Entries shown:
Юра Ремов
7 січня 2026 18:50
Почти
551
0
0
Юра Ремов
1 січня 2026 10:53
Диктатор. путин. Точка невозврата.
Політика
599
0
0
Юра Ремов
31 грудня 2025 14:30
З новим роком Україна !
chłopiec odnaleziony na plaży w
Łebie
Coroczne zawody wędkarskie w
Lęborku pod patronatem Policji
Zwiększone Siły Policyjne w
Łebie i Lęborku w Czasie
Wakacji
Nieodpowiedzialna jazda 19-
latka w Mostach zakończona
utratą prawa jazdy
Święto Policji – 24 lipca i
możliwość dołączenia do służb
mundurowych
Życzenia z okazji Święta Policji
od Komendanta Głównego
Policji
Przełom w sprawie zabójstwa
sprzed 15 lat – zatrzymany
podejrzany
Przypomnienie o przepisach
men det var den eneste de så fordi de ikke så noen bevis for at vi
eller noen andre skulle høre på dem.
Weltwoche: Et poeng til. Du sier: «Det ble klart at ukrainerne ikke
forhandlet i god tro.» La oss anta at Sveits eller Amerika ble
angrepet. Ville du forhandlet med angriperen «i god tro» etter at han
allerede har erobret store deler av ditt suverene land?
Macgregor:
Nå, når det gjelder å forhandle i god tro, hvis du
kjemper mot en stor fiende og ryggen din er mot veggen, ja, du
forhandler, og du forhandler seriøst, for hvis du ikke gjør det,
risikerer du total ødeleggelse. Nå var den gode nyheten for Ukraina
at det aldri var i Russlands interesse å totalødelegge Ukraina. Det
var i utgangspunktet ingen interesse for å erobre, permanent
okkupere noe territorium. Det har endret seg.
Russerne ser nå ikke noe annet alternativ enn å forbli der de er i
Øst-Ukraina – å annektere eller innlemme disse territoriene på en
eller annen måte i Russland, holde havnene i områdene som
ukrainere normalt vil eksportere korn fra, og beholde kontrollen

Task: A word-for-word repeat of the full data is needed.

The answer:
Юра Ремов
7 січня 2026 18:50
Почти
551
0
0
Юра Ремов
1 січня 2026 10:53
Диктатор. путин. Точка невозврата.
Політика
599
0
0
Юра Ремов
31 грудня 2025 14:30
З новим роком Україна !
chłopiec odnaleziony na plaży w
Łebie
Coroczne zawody wędkarskie w
Lęborku pod patronatem Policji
Zwiększone Siły Policyjne w
Łebie i Lęborku w Czasie
Wakacji
Nieodpowiedzialna jazda 19-
latka w Mostach zakończona
utratą prawa jazdy
Święto Policji – 24 lipca i
możliwość dołączenia do służb
mundurowych
Życzenia z okazji Święta Policji
od Komendanta Głównego
Policji
Przełom w sprawie zabójstwa
sprzed 15 lat – zatrzymany
podejrzany
Przypomnienie o przepisach
men det var den eneste de så fordi de ikke så noen bevis for at vi
eller noen andre skulle høre på dem.
Weltwoche: Et poeng til. Du sier: «Det ble klart at ukrainerne ikke
forhandlet i god tro.» La oss anta at Sveits eller Amerika ble
angrepet. Ville du forhandlet med angriperen «i god tro» etter at han
allerede har erobret store deler av ditt suverene land?
Macgregor:
Nå, når det gjelder å forhandle i god tro, hvis du
kjemper mot en stor fiende og ryggen din er mot veggen, ja, du
forhandler, og du forhandler seriøst, for hvis du ikke gjør det,
risikerer du total ødeleggelse. Nå var den gode nyheten for Ukraina
at det aldri var i Russlands interesse å totalødelegge Ukraina. Det
var i utgangspunktet ingen interesse for å erobre, permanent
okkupere noe territorium. Det har endret seg.
Russerne ser nå ikke noe annet alternativ enn å forbli der de er i
Øst-Ukraina – å annektere eller innlemme disse territoriene på en
eller annen måte i Russland, holde havnene i områdene som
ukrainere normalt vil eksportere korn fra, og beholde kontrollen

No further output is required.